The variable `f' is intended to provide reference semantics; as the type of `f' has both partial value and partial reference semantics one need not chase a pointer or request the address of the type of the `f' variable somewhat reducing the burden on client code.
Yes, I'm familiar with the technique. (Everyone following along with the discussion should have some familiarity with it.)
Has that actually bought anything of real value?
Is the extra allocation that costly? If it is costly, as we may freely assume for the purposes of discussion, can't we just use the classic "struct hack" under the hood to still allocate the necessary components of the structure and the underlying array which is necessary in a single pass? (For those interested, the "struct hack" is not standard, but it is actually extremely portable and very reliable.) If we can't, or don't want, to rely on the "struct hack", can't we still just assume that people will follow the required protocol of an original initialization routine? If that isn't appropriate due to the cost of a dumb initialization, can't we bind the size of the underlying array to initialization for a hidden routine which all implementations of the interface may rely upon for case specific initialization?
If all of that is inappropriate, is the cost of using `&' and `*' really so great that sacrificing normal, canonical value and reference semantics reasonable?
You have to follow the API in any event.

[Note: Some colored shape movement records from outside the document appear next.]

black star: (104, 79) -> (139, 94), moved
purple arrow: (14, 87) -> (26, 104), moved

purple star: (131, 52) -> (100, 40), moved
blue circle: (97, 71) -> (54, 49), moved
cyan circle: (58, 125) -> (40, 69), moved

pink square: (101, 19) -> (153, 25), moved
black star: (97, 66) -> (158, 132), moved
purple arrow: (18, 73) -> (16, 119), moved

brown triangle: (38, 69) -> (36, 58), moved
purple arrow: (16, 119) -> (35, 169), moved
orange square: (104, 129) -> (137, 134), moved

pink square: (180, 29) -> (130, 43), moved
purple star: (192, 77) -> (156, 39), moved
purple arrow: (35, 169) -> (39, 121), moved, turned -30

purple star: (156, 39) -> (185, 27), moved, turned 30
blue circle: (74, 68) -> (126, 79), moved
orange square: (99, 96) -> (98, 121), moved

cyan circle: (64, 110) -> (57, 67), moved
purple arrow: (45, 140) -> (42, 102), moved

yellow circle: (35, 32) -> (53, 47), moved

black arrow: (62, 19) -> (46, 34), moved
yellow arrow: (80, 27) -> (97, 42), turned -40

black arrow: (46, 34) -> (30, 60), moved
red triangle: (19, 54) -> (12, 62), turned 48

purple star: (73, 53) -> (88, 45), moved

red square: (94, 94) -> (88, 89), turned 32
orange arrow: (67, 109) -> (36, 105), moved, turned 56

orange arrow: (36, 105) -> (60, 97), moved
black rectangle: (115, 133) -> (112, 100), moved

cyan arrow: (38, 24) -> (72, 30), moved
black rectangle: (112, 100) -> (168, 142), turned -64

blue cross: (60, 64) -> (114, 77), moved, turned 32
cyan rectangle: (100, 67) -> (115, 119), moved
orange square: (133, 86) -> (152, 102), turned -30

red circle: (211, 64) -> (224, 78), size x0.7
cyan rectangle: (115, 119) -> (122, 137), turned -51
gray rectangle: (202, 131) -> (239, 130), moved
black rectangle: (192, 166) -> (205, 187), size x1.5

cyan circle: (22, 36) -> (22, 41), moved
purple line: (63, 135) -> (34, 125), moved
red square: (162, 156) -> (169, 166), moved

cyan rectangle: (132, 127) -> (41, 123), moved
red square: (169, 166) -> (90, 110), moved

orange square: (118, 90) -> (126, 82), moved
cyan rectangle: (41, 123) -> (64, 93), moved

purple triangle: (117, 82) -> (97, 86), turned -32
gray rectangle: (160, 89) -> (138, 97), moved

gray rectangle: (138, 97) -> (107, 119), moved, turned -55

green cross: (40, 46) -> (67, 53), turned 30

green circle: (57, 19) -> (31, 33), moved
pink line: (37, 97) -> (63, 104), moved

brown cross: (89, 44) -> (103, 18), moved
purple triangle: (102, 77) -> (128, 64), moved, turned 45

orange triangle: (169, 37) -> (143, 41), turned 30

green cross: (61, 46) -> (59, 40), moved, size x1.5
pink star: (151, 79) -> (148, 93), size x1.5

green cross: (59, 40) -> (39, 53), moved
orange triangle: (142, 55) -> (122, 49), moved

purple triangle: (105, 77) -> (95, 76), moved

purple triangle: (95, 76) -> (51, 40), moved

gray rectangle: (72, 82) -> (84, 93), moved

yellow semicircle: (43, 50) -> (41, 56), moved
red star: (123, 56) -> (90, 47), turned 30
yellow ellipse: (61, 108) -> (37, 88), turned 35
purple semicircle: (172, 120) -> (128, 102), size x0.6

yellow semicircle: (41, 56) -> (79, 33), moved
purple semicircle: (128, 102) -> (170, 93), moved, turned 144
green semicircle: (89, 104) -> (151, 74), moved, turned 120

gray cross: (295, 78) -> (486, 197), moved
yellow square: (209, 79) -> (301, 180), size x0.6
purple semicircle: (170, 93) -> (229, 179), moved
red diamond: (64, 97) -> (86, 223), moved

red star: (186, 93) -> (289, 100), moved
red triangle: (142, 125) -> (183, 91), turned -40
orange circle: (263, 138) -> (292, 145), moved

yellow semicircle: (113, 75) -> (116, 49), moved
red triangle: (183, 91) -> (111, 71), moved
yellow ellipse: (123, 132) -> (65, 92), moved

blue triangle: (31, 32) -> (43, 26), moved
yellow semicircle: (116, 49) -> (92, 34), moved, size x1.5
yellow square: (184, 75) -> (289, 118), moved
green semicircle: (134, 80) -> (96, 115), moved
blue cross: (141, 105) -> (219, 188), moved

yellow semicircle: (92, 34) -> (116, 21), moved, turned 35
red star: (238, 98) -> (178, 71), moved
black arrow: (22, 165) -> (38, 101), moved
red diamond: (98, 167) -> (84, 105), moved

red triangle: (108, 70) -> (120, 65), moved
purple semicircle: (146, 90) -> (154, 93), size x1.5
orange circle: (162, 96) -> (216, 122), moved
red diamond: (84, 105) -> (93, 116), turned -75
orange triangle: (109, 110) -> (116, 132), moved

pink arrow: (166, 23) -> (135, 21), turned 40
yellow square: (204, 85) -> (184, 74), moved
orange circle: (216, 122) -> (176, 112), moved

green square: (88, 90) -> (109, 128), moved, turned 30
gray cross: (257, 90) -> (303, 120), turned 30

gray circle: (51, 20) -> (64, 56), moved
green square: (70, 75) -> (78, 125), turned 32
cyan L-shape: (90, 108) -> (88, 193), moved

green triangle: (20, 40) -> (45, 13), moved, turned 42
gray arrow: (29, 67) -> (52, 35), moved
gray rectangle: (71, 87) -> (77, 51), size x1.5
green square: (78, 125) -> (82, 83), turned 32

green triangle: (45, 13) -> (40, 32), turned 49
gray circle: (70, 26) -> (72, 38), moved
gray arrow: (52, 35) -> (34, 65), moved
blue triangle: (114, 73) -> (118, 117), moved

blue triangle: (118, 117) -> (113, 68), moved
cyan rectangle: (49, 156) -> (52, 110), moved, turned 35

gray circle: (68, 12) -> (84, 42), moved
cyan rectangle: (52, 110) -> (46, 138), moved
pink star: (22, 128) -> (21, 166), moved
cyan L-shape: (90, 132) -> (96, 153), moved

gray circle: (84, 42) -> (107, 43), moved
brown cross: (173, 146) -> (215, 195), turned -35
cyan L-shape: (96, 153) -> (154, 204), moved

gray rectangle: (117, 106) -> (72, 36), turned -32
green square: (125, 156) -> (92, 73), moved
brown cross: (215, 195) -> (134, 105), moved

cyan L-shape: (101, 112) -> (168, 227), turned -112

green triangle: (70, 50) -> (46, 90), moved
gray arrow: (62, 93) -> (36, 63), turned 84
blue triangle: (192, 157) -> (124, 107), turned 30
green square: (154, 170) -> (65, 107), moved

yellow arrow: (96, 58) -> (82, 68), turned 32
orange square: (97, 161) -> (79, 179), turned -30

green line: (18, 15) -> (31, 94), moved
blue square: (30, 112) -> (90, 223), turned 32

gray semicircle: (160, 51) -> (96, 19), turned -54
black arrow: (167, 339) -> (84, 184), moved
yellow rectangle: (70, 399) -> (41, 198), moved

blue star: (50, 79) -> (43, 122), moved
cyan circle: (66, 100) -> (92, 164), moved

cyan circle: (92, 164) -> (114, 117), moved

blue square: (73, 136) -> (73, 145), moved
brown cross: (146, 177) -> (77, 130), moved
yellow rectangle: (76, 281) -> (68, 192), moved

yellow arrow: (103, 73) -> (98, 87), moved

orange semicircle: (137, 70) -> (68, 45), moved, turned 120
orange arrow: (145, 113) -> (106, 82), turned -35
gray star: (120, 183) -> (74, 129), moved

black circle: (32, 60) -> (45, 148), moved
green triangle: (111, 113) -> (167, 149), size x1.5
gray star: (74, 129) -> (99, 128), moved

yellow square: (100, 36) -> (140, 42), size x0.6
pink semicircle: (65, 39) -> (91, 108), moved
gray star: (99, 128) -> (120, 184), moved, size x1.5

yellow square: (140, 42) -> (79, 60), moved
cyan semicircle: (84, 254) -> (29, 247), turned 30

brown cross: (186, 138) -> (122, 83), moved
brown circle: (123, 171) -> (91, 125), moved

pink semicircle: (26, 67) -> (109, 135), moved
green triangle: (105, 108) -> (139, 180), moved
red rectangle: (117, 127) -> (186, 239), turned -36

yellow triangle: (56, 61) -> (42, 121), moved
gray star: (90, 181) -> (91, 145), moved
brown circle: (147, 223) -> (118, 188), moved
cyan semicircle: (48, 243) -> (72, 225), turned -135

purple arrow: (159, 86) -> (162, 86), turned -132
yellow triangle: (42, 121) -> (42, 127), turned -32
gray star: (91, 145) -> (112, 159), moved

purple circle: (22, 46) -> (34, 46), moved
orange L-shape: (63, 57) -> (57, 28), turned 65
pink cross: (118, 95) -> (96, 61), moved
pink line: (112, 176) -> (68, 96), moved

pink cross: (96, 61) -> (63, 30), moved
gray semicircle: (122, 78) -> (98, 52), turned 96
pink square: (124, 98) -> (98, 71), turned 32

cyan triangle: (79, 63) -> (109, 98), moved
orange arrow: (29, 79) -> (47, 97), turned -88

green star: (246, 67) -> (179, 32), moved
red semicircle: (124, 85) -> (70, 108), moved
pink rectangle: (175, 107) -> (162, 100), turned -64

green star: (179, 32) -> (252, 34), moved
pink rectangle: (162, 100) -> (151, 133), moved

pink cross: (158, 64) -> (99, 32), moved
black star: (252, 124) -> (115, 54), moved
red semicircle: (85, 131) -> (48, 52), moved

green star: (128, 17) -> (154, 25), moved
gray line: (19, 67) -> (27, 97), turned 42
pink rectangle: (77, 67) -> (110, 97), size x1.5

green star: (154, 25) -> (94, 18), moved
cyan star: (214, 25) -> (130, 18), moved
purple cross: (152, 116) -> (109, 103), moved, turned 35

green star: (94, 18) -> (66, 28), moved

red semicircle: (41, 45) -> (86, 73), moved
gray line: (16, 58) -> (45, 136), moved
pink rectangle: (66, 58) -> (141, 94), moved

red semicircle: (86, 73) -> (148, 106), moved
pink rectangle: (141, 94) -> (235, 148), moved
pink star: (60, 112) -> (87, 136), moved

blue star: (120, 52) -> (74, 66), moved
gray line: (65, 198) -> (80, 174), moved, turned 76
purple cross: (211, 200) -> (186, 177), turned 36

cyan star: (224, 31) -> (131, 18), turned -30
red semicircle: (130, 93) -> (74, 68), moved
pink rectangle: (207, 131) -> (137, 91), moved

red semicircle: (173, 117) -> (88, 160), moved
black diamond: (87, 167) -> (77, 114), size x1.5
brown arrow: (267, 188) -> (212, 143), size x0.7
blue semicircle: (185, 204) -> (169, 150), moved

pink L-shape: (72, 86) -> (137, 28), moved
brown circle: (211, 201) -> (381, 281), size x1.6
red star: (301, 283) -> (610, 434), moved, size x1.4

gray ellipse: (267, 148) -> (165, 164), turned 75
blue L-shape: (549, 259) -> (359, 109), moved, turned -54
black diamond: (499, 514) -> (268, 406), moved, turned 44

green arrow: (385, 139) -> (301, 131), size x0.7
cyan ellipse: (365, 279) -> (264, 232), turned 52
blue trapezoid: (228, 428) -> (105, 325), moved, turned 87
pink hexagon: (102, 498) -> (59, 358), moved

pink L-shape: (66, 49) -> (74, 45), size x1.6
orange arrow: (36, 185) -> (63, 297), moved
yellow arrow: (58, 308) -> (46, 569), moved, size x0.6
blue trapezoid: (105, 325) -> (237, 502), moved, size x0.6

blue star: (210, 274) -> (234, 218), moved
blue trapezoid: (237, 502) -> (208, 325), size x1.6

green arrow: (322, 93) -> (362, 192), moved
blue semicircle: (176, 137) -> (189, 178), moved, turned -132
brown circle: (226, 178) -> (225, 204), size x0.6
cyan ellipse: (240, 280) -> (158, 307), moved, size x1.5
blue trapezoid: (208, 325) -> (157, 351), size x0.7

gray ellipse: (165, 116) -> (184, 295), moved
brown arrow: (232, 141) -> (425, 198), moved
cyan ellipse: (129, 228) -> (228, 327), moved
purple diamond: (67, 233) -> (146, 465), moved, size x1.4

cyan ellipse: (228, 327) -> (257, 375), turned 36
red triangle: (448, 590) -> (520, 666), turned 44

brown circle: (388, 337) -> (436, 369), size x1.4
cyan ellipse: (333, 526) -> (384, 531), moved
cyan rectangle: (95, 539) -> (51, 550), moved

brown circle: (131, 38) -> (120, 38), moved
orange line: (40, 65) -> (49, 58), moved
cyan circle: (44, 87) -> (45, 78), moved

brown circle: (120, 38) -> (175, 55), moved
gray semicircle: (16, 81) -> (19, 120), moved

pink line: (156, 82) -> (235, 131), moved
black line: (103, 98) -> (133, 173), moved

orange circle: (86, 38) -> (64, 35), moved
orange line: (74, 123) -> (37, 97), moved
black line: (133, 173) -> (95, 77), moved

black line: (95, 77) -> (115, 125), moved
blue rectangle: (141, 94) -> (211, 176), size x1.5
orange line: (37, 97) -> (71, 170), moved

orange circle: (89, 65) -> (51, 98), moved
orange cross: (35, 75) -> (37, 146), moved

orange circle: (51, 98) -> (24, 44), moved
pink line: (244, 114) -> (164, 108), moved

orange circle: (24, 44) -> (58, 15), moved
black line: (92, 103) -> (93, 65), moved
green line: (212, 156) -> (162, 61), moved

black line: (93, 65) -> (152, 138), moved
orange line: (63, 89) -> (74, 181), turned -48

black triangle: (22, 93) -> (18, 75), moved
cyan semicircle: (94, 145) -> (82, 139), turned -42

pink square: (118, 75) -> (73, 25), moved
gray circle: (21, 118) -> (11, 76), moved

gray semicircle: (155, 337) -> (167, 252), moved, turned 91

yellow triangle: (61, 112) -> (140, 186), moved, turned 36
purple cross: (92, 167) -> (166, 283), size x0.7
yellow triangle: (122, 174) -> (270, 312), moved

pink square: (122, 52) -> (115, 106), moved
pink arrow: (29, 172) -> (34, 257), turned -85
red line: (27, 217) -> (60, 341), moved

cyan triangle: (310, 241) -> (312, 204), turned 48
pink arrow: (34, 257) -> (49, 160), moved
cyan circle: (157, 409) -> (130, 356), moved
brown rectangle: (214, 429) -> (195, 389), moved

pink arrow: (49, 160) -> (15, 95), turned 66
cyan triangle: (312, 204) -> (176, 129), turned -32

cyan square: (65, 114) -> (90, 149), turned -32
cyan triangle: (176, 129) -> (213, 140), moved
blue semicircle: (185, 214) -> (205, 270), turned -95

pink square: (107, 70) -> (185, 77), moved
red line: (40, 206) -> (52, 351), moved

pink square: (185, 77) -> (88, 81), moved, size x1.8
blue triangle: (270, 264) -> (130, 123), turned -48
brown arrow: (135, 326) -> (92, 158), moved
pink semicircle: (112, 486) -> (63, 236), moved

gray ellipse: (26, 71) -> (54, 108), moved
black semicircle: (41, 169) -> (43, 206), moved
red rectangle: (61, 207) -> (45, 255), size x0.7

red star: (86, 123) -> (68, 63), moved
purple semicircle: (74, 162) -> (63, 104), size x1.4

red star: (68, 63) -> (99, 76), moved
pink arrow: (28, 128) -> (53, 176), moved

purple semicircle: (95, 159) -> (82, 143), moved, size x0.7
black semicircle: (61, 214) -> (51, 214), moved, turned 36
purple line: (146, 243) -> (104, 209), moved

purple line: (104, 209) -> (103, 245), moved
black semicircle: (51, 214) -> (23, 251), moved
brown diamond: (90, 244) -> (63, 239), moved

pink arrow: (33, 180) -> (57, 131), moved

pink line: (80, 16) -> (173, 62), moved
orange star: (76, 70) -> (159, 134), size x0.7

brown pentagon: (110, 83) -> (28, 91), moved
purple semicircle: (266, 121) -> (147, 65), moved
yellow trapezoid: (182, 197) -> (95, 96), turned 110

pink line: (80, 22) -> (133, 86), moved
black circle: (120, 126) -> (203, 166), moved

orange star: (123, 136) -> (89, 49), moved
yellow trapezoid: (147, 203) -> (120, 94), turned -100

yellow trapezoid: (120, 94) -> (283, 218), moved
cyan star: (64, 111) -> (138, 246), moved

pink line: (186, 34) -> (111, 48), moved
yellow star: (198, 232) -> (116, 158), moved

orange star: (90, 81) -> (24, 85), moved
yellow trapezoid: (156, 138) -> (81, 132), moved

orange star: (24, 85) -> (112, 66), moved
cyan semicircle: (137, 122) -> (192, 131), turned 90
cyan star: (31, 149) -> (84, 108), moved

I have no interest in discussing the case of people not following the API; those sorts of people get the undefined behavior they deserve.
Consequently, I think that a typedef for an opaque pointer is fine.
My problem here is not an attempt to magic away API requirements or give a pass to lacking documentation.
Test & GetSingleton();
Well, yeah, I guess I'd know if I read the documentation and used the completely idiotic API properly I'd understand the code. (For those not following, feel free to search the forum for cases of this idiotic notion of binding a reference to null.) Is it reasonable? No. It violates reference (C++) guarantees.
Test * s(&GetSingleton());
// Use the singleton variable.
Now, I am not intending to argue that a pointer `typedef' is this bad. I only chose this because I know you'll agree that this is horrible. I would find a `typedef' to an opaque pointer similarly distasteful, just not to so great an extent, because they far too often similarly violate normal value and/or reference semantics.